WORK TO COMPLETE> In the material below, find the line with "microscopic examination of" and the line with "means a person under the age of major", then output those two lines and every line between them, exactly.

EXTRACTED MATERIAL>
***
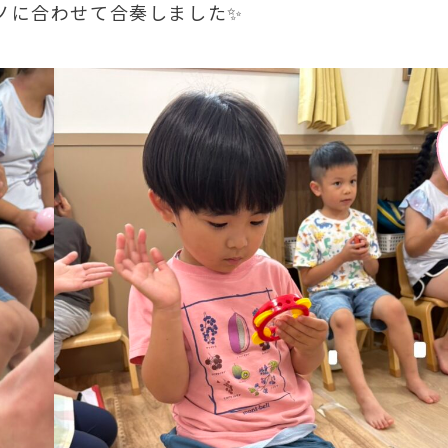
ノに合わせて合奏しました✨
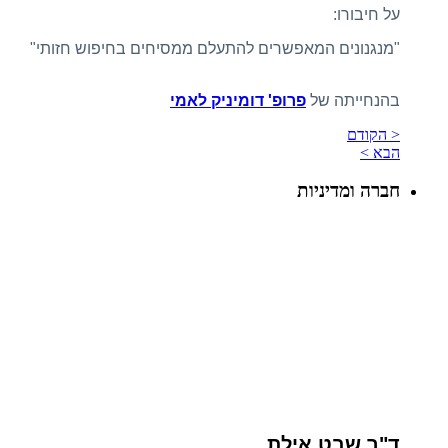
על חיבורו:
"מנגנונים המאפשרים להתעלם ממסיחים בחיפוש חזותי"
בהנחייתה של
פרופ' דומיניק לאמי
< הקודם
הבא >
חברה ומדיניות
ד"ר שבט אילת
***
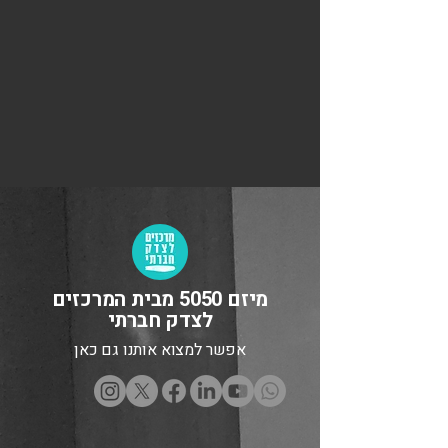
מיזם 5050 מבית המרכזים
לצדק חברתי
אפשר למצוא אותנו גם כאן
***
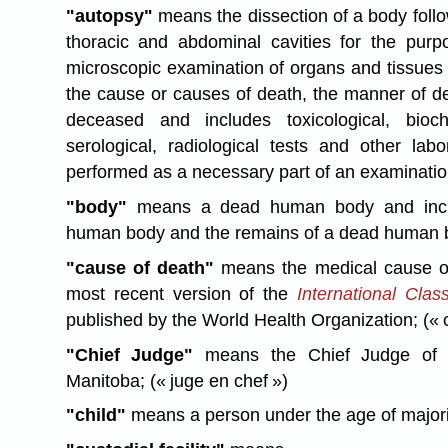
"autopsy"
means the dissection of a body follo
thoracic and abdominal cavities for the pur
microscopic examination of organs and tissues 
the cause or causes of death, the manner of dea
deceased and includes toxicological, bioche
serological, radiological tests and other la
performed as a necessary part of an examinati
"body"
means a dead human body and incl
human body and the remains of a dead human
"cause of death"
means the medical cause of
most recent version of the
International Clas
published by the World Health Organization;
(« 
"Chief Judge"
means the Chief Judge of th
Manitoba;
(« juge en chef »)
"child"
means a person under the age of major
***
OUTPUT FOR THIS EXERCISE>
microscopic examination of organs and tissues 
the cause or causes of death, the manner of dea
deceased and includes toxicological, bioche
serological, radiological tests and other la
performed as a necessary part of an examinati
"body"
means a dead human body and incl
human body and the remains of a dead human
"cause of death"
means the medical cause of
most recent version of the
International Clas
published by the World Health Organization;
(« 
"Chief Judge"
means the Chief Judge of th
Manitoba;
(« juge en chef »)
"child"
means a person under the age of major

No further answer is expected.